白、黒、灰色、茶色、これは……ベージュか。ん、この緑っぽいのはたぶんカーキ色。

自分の家の小さなウォークインクローゼットの扉を開けて、中の洋服を見回し、私は大きくため息をついた。

現在五月の最終週。

衣替えといえば六月っぽいが、すでに夏日が何日も続いたりと、初夏を通り越して蒸し暑い日ばかりなので、厚手のものは衣装ケースの奥の方に押しやっていき、薄手のものは徐々に前に出してはいる。

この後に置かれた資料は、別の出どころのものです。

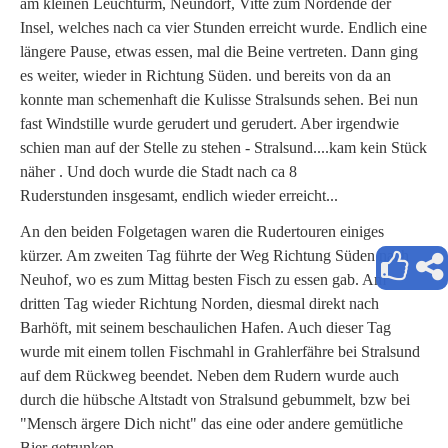
am kleinen Leuchturm, Neundorf, Vitte zum Nordende der
Insel, welches nach ca vier Stunden erreicht wurde. Endlich eine
längere Pause, etwas essen, mal die Beine vertreten. Dann ging
es weiter, wieder in Richtung Süden. und bereits von da an
konnte man schemenhaft die Kulisse Stralsunds sehen. Bei nun
fast Windstille wurde gerudert und gerudert. Aber irgendwie
schien man auf der Stelle zu stehen - Stralsund....kam kein Stück
näher . Und doch wurde die Stadt nach ca 8
Ruderstunden insgesamt, endlich wieder erreicht...
An den beiden Folgetagen waren die Rudertouren einiges
kürzer. Am zweiten Tag führte der Weg Richtung Süden nach
Neuhof, wo es zum Mittag besten Fisch zu essen gab. Am
dritten Tag wieder Richtung Norden, diesmal direkt nach
Barhöft, mit seinem beschaulichen Hafen. Auch dieser Tag
wurde mit einem tollen Fischmahl in Grahlerfähre bei Stralsund
auf dem Rückweg beendet. Neben dem Rudern wurde auch
durch die hübsche Altstadt von Stralsund gebummelt, bzw bei
"Mensch ärgere Dich nicht" das eine oder andere gemütliche
Bier getrunken....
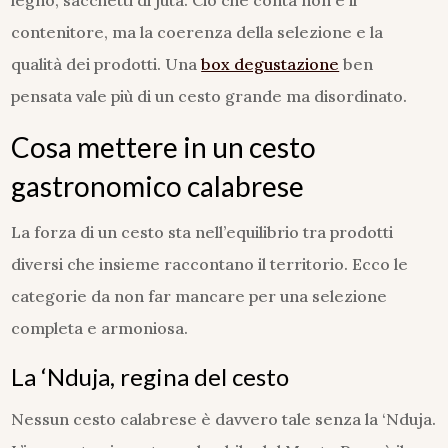
legno, sacchetti di juta. Ciò che conta non è il
contenitore, ma la coerenza della selezione e la
qualità dei prodotti. Una
box degustazione
ben
pensata vale più di un cesto grande ma disordinato.
Cosa mettere in un cesto
gastronomico calabrese
La forza di un cesto sta nell’equilibrio tra prodotti
diversi che insieme raccontano il territorio. Ecco le
categorie da non far mancare per una selezione
completa e armoniosa.
La ‘Nduja, regina del cesto
Nessun cesto calabrese è davvero tale senza la ‘Nduja.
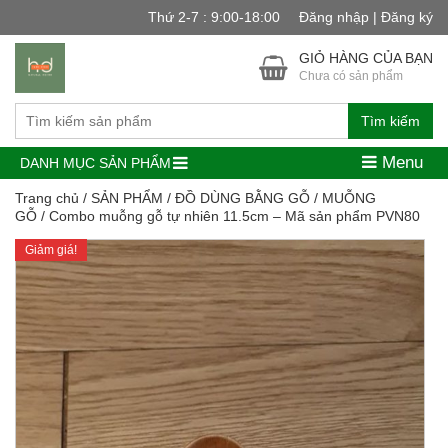
Thứ 2-7 : 9:00-18:00
Đăng nhập | Đăng ký
GIỎ HÀNG CỦA BẠN
Chưa có sản phẩm
Tìm kiếm
Menu
DANH MỤC SẢN PHẨM
Trang chủ
/
SẢN PHẨM
/
ĐỒ DÙNG BẰNG GỖ
/
MUỖNG
GỖ
/ Combo muỗng gỗ tự nhiên 11.5cm – Mã sản phẩm PVN80
Giảm giá!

だが年間を通じて、「白、黒、灰色、茶色、ベージュ、カーキ色」という六色の顔ぶれが変わることはないだろう。


今着ている服は、何の変哲もない白いブラウスに灰色のカーディガン、そして黒のタイトスカート。

そう、色だけでなく、形もみんな同じようなものばかり。

カーディガンの下はブラウスでなくカットソーのときもあるが、その程度のバリエーション。


三年ほど前、事務所に入所する前に、鈴木先生に「あまり華美な服装でなければいい」と言われたのを、律儀すぎるほど律儀に守り続けた結果というか。

所長の妻という身分の亜沙子さんならともかく、きらびやかな先生方のおそばにいさせていただけるというポジションがお客様からの反感を買いかねないからこそ、自分の分をわきまえねばと厳しく律し続けた結果というか。